La participación de los empleados en el programa de donación alcanzó el 75 por ciento en 2017, y los dólares totales a organizaciones no lucrativos se incrementó a 14 millones con respecto al año anterior.

En 2017, la participación de todos, la participación de voluntarios, y los dólares totales fueron los más altos en la historia del programa.

La pasión de nuestro equipo y la infraestructura de este programa son lo que lo hacen posible”, comentó Mary Snapp, vicepresidenta corporativa y jefa de Microsoft Filantropía. “Nos hemos vuelto tan flexibles en las formas en las que invitamos a la gente a que done y tan ágiles para responder a las causas que a la gente le importa que en la actualidad atraemos a empleados motivados por un propósito para que trabajen en esta empresa debido a la historia, legado y fortaleza del programa de donación”.

Además de que se igualan sus donaciones y horas de voluntariado de manera financiera durante todo el año, los empleados ubicados en Estados Unidos también pueden participar en Giving Campaign durante todo octubre. Durante esta campana oficial de la compañía, muchos grupos crean recaudación de fondos por equipo y eventos de voluntariado, como venta de pastelillos, calendarios de perros y gatos, y eventos de micro-voluntariado.

Y la empresa patrocina oportunidades para que se involucren, como carreras 5k, un show de autos, torneos de golf, y una subasta. Algunas ofertas populares pasadas en la subasta, que incluye más de mil artículos, fueron un paseo en minivan a Burgermaster con Amy Hood, jefa de finanzas y un karaoke en el auto con Kathleen Hogan, jefa de personal. La subasta recaudó más de 1.5 millones de dólares el año pasado.

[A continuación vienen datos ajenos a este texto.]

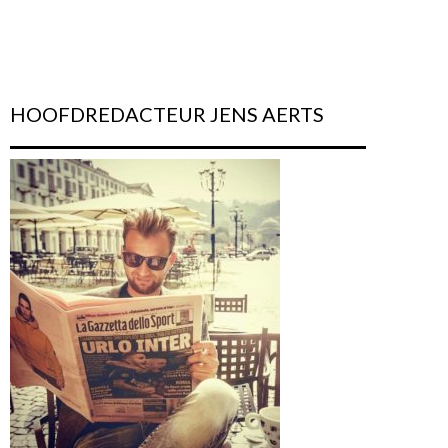
HOOFDREDACTEUR JENS AERTS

Para muchos empleados y solicitantes de trabajo, los beneficios de donación de la empresa están a la par de importancia con beneficios clave que definen el balance entre el trabajo y la vida y la felicidad laboral.

Cuando termine mi tiempo en este planeta, ¿Qué voy a decir que hice que en realidad haya tenido un impacto? Eso es lo que buscaba.

Cuando pensaba en venir aquí me pregunté, ¿Qué quiero hacer?”, comentó Alex Agudelo, ingeniero de servicio que realiza voluntariado en diferentes frentes, entre los que se incluye organizar un mapathon mensual llamado Missing Maps.

Él y su equipo de 400 miembros ingresan datos críticos faltantes en mapas digitales para ayudar a los servicios de emergencia a responder de mejor manera a las crisis en áreas vulnerables.

Cuando termine mi tiempo en este planeta, ¿Qué voy a decir que hice que en realidad haya tenido un impacto? Eso es lo que buscaba. Parte de eso es dar una oportunidad a la siguiente generación de que tengan éxito, porque eso me ofrecieron a mí”.

Manejado como una empresa

La libertad que tienen los empleados de elegir si quieren involucrarse, cómo lo quieren hacer, y cuánto quieren hacer está en el corazón de los valores de donación de la empresa. Algunos empleados quieren enviar un cheque o donar a través de un depósito directo desde su sueldo.

Otros quieren ser voluntarios en su propio tiempo, una o dos o 10 veces al año, o dar tanto su tiempo como su dinero. Algunos lanzan sus propias organizaciones no lucrativas. Otros también unen su donación de manera más explícita con sus trabajos.

Por ejemplo, Sarah Potter, gerente del programa de hardware con Xbox, no sólo es parte de las mesas directivas de varias organizaciones no lucrativas y visita escuelas para enseñar STEM a estudiantes con poca representación, también organiza recorridos y demos de hardware en su edificio en el campus principal de Microsoft.

He podido utilizar mi trabajo y mi amor por la industria de los videojuegos como un catalizados para llegar a las niñas y a comunidades con poca representación y sacar provecho de ese potencial que no siempre recibe exposición”, comentó Potter. “No puedo construir una escuela para alguien, pero puedo hablar en un panel; puedo desarmar una consola Xbox para mostrar cómo fue construida. Puedo crear el ambiente en el que los estudiantes se puedan sentir bienvenidos y motivados”.